Anche cose che sappiamo essere false o costruite ad arte, come le vicende di ” isole dei famosi” e robaccia varia, finiscono per diventare degli oggetti reali, su cui molta gente discute e si immedesima, Diventano la realtà vera a cui ci si interessa più che delle faccende a noi vicine, a volte piu che rispetto alle persone a noi prossime come familiari o conoscenti diretti.
in questo senso la televisione sfrutta delle caratteristiche di fondo della mente umana, forse la capacità di staccarsi dal reale ed andare verso l’immaginazione che nella nostra tradizione culturale è una importante facoltà che rende possibile l’astrazione ( sui livelli alti potremmo dire la scienza)
Ma poi una volta che con l’immaginazione ci si è staccati dalla realta vicina, o sensibile, come ci si può rapportare di nuovo a questo piano diretto e sensibile?

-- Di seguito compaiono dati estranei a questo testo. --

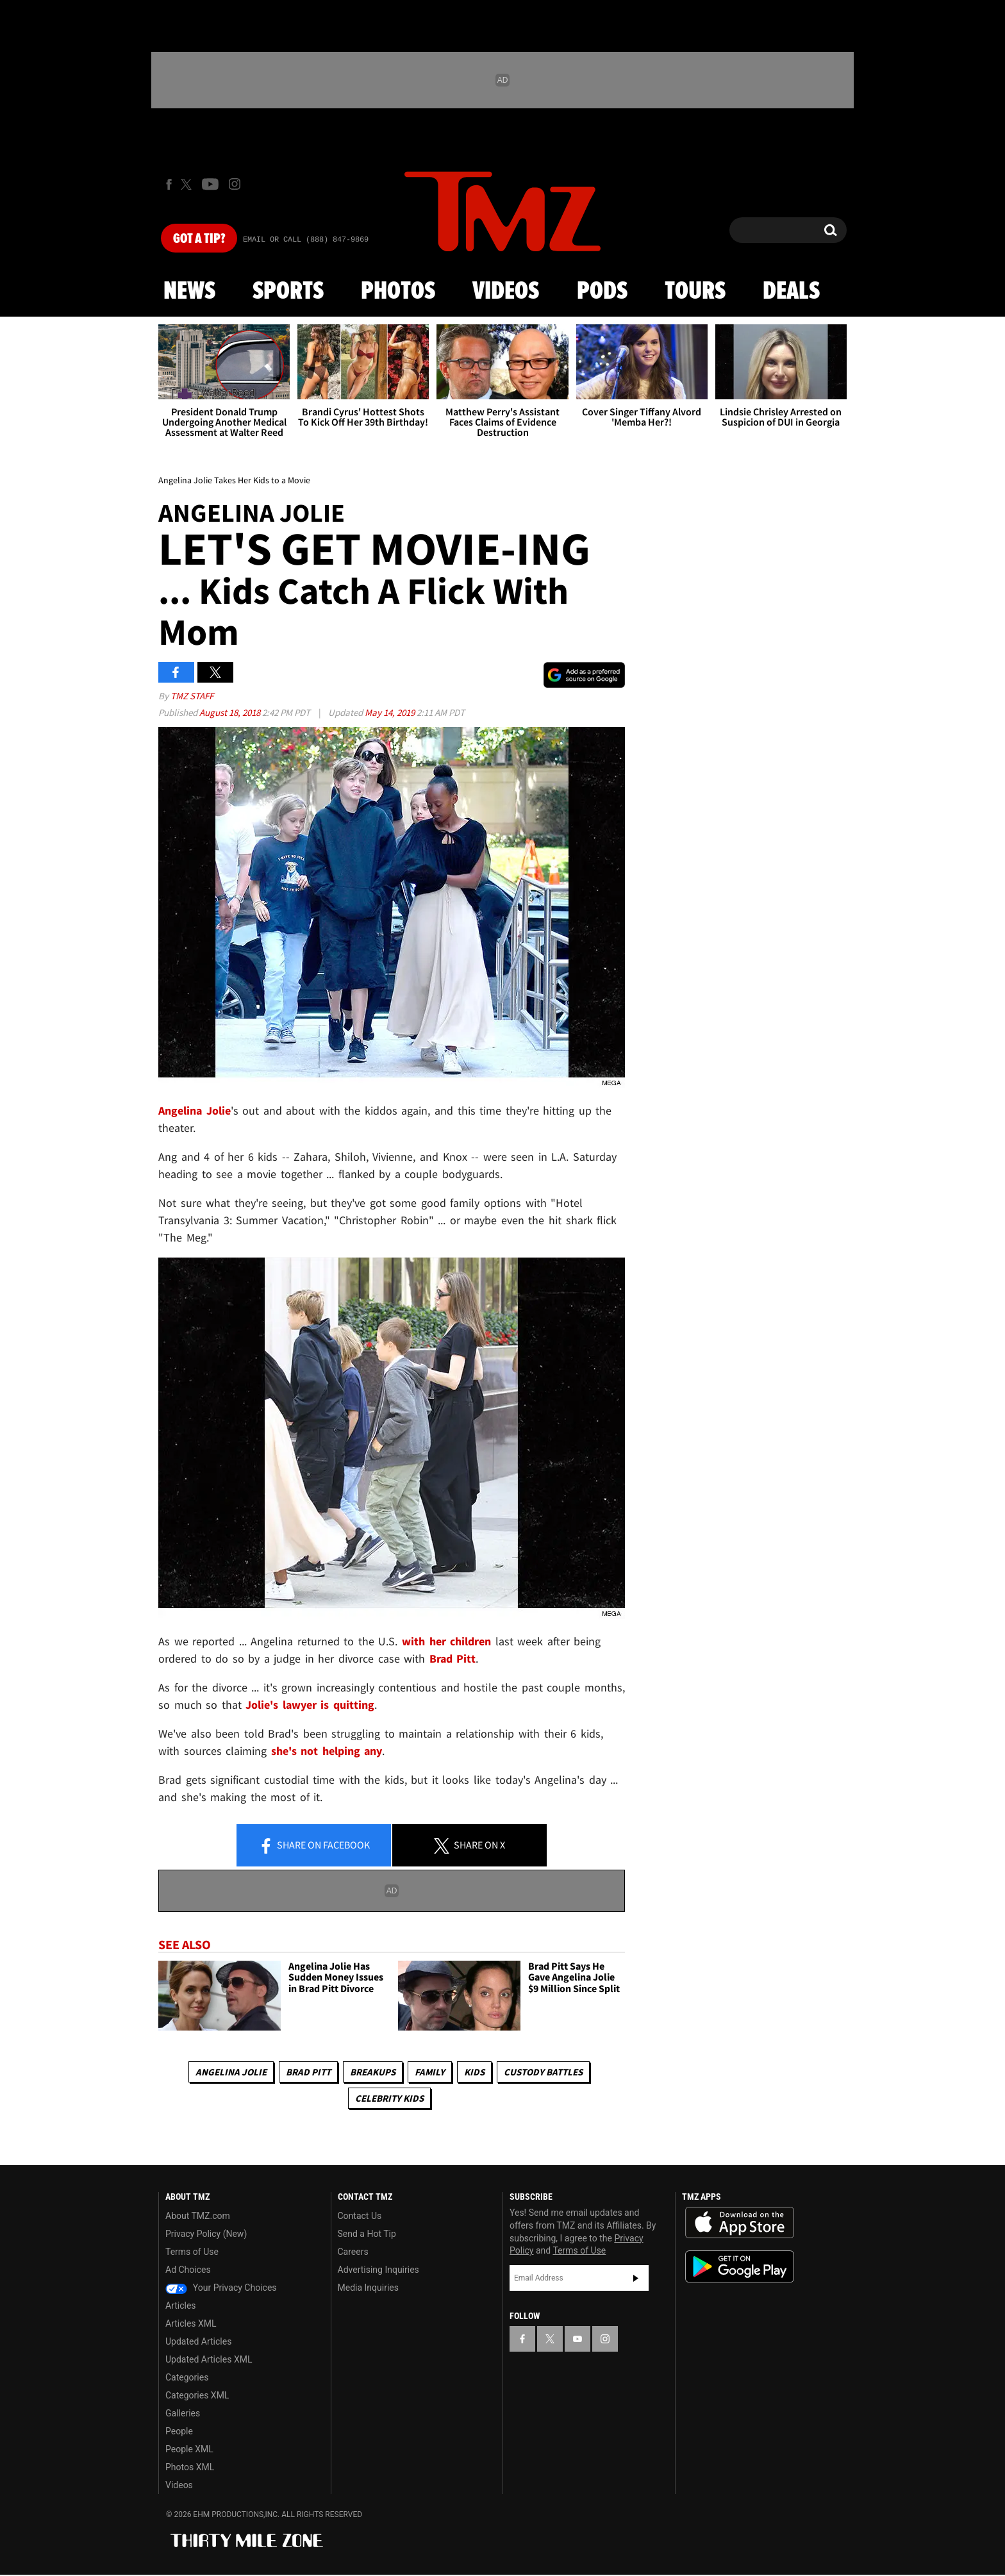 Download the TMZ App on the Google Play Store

Si tratta a sua volta di un ritorno logico e non solo psicologico, per cui si rischia di non ritornare nuovamente su questo piano basico, o di ritornarci in parte, avendo appaltato nel frattempo molta parte della nostra sovranità individuale a esperti televisivi, tuttologi, autorità a volte anche istituzionali o accademiche.
Sarebbe un sano indirizzo di vita rapportare ogni cosa ai propri bisogni e rapporti basici e primari, naturalmente dopo aver percorso tutte le possibilità dell’astrazione, in certo senso sarebbe il pieno superamento dell’alienazione (pure dei possibili disagi mentali), un atteggiamento gravido di conseguenze anche sul piano sociale e politico. In proposito, anni fa andava di moda un libro, secondo me oggi piu attuale che allora, di cui inaspettatamente non mi vengono in mente nome ed autore, ma è un cassico e qualcuno avrà capito (il simplicissimus mi ha fatto venire voglia di rileggerlo, un libro che è un inno alla vita concreta)

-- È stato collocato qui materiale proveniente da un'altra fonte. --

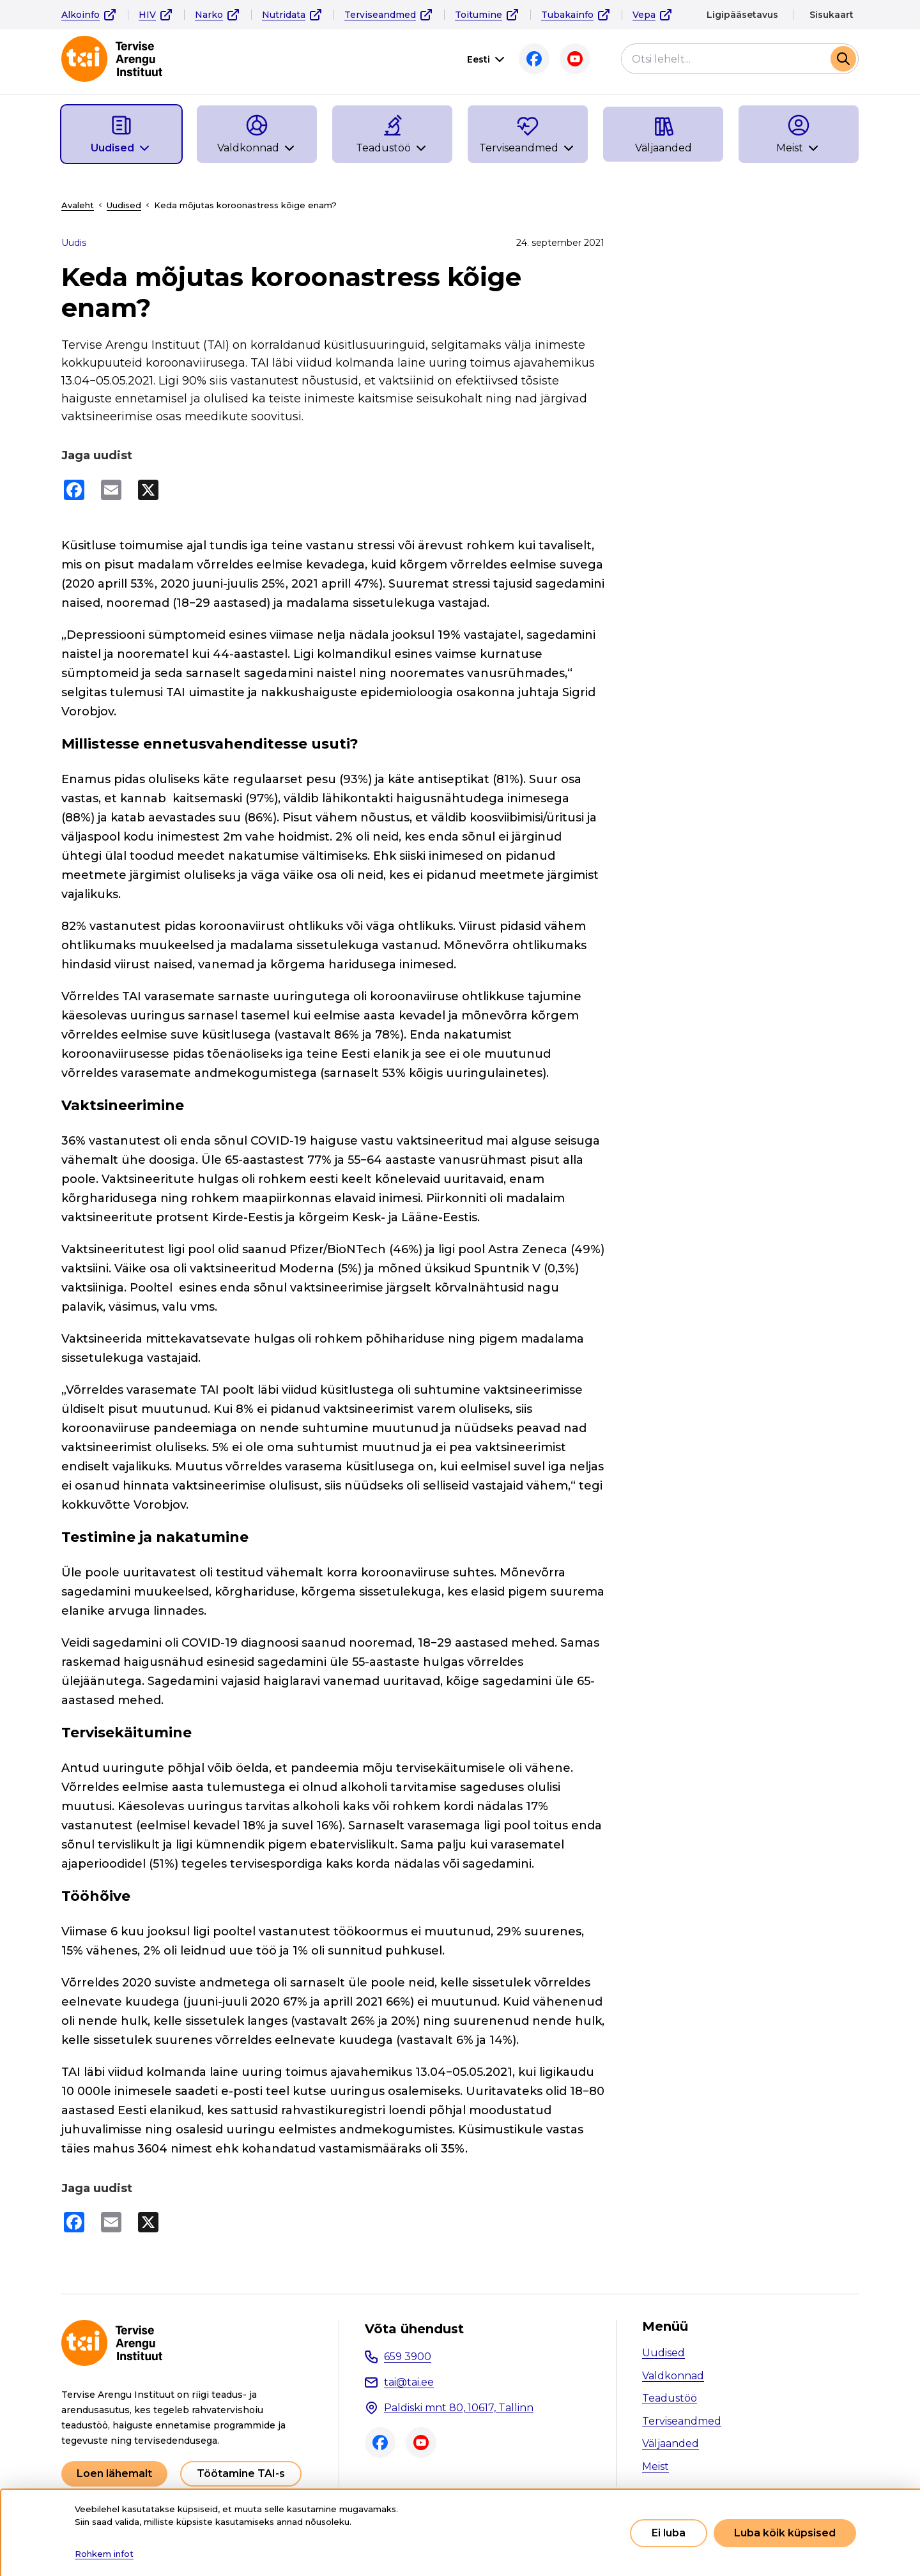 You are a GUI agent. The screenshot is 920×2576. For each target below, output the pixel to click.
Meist (655, 2466)
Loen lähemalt (114, 2473)
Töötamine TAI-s (241, 2473)
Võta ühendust (414, 2328)
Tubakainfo (567, 14)
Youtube (575, 58)
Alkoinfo (80, 14)
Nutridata (283, 14)
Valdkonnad (673, 2376)
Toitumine (478, 14)
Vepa (644, 14)
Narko (209, 14)
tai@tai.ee (409, 2382)
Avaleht (77, 205)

L’analogia con le previsioni metereologiche e’ discutibile, ma l’analisi etimologica e lessicale e’ ottima. Bravo!
vergogna….
le previsioni sono in parte errate, ma nessuno ha mai detto che questo tipo di previsioni siano infallibili, anzi gli esperti ci dicono contrario. A che serve farne un caso, il pil e un’altro discorso, non deve prevedere ma calcolare ciò che gia c’è. Se questo allarmismo inutile è il tuo modo modo di informare anche negli altri articoli, e come potresti essere diverso, allora scrivi cose assurde di cui sarà bene non fidarsi
Quando c’era il buon colonnello Bernacca si aveva quantomeno il buon gusto di chiamarle “previsioni” del tempo, sottintendendo che andavano prese come indicazioni e non come la bibbia e il vangelo.
Adesso si chiamano “il meteo” e derivati, perché pare più scientifico e dunque veritiero, o addirittura “che tempo farà”, senza neppure aggiungere un pudico “forse”.